The world is full of heroes.
Some of our heroes are people that exemplify qualities such as ingenuity, flexibility, agility, determination, or reliability. For example, we are impressed by the extraordinary speed and strength of basketball player Lebron James, or the extraordinary agility and accuracy of soccer player Lionel Messi. We are awestruck by the perceptiveness and intelligence of scientist Marie Curie. We admire the bravery of Rosa Parks or Amelia Earhart. We note the selflessness of Mother Theresa. These people all possess transcendent human qualities that we also possess. The difference, often, is that we hold the same qualities to a lesser degree. Sometimes the people we consider “heroes” are those that demonstrate in large measure qualities that we feel we lack.
But humans are not our only heroes. We also emotionally connect with institutions (the United Nations) or concepts (democracy) that exemplify values we believe in: justice, equality, freedom. We may admire the incredible abilities of different animal species as well. So by “hero” I am not refering to a testosterone-driven male figure but, rather, someone or something exemplifying an extraordinary human quality.
The curriculum is also full of heroes; every topic of the curriculum can be seen as heroic in some way.

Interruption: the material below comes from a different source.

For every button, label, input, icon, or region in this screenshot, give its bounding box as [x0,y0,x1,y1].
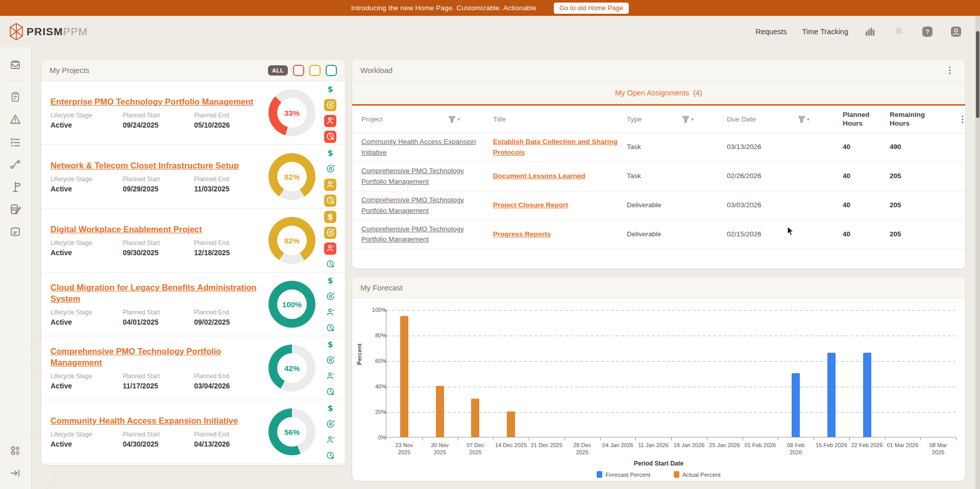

You’ve probably noticed that many young people associate with heroes or idols. It is not unusual to see pictures of a rock star, artist, or actor plastered into lockers or onto bedroom walls. Our students can become quite fanatical about learning all there is to know about some athlete, actor, author, songwriter, or world leader. If our students are associating with heroes constantly in the world around them, shouldn’t we pay attention to this imaginative activity? Imaginative educators do; they bring out the heroic in the curriculum topics they teach.